:: EXERCISE ::
Write out, word for word, every line in the data below from the one containing "faccionados em três estados" to the one containing "تلخیص است. تلخیص", both of them included.

Data records
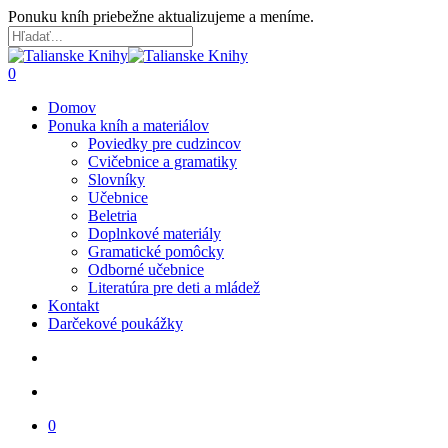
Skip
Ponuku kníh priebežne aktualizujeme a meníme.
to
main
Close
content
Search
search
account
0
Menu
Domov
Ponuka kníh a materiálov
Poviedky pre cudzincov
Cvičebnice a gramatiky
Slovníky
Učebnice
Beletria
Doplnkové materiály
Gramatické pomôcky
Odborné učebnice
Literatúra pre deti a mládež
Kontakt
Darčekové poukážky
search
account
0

* * *

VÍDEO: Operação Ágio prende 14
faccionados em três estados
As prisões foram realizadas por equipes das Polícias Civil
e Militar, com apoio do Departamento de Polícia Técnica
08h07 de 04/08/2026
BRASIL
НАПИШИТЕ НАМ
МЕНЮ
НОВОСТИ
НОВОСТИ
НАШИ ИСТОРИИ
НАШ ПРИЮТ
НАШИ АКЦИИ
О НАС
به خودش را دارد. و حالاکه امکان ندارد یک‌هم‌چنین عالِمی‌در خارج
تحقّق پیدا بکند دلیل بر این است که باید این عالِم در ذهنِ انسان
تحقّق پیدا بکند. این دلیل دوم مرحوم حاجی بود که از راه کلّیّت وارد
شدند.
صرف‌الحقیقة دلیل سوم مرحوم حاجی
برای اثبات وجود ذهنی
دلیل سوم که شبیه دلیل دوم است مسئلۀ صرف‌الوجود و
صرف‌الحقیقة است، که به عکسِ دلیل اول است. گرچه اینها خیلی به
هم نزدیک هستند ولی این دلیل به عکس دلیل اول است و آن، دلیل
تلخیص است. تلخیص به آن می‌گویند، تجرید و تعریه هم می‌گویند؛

:: SOLUTION ::
faccionados em três estados
As prisões foram realizadas por equipes das Polícias Civil
e Militar, com apoio do Departamento de Polícia Técnica
08h07 de 04/08/2026
BRASIL
НАПИШИТЕ НАМ
МЕНЮ
НОВОСТИ
НОВОСТИ
НАШИ ИСТОРИИ
НАШ ПРИЮТ
НАШИ АКЦИИ
О НАС
به خودش را دارد. و حالاکه امکان ندارد یک‌هم‌چنین عالِمی‌در خارج
تحقّق پیدا بکند دلیل بر این است که باید این عالِم در ذهنِ انسان
تحقّق پیدا بکند. این دلیل دوم مرحوم حاجی بود که از راه کلّیّت وارد
شدند.
صرف‌الحقیقة دلیل سوم مرحوم حاجی
برای اثبات وجود ذهنی
دلیل سوم که شبیه دلیل دوم است مسئلۀ صرف‌الوجود و
صرف‌الحقیقة است، که به عکسِ دلیل اول است. گرچه اینها خیلی به
هم نزدیک هستند ولی این دلیل به عکس دلیل اول است و آن، دلیل
تلخیص است. تلخیص به آن می‌گویند، تجرید و تعریه هم می‌گویند؛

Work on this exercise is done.